= Beginning of Section =

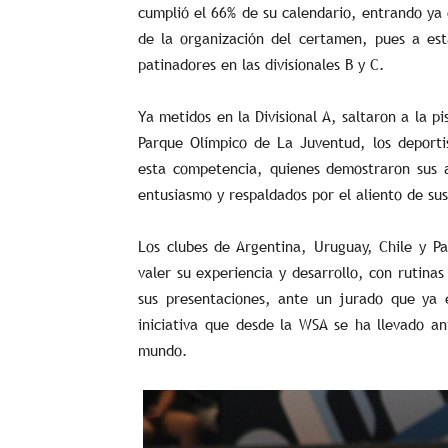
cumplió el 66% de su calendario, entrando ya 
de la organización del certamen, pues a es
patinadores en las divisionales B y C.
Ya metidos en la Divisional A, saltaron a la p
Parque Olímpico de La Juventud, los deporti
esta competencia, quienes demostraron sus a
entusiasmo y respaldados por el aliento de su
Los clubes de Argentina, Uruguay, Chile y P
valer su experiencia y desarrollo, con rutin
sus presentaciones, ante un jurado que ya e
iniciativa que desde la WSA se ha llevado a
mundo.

= End of Section =
= Beginning of Section =

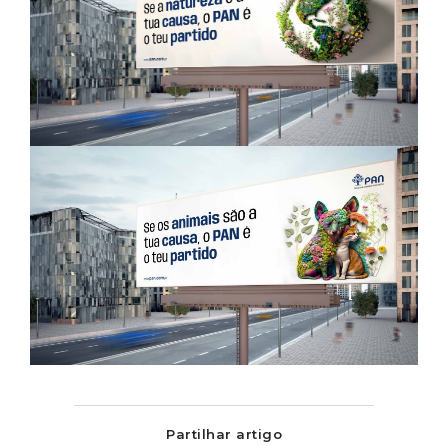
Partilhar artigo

= End of Section =

What you will do
With the line holding "cumplió el 66% de su calendario, entrando ya" as the first and the line holding "entusiasmo y respaldados por el aliento de su" as the last, set down that range of the entries above exactly, and nothing else.

Output of the task
cumplió el 66% de su calendario, entrando ya 
de la organización del certamen, pues a es
patinadores en las divisionales B y C.
Ya metidos en la Divisional A, saltaron a la p
Parque Olímpico de La Juventud, los deporti
esta competencia, quienes demostraron sus a
entusiasmo y respaldados por el aliento de su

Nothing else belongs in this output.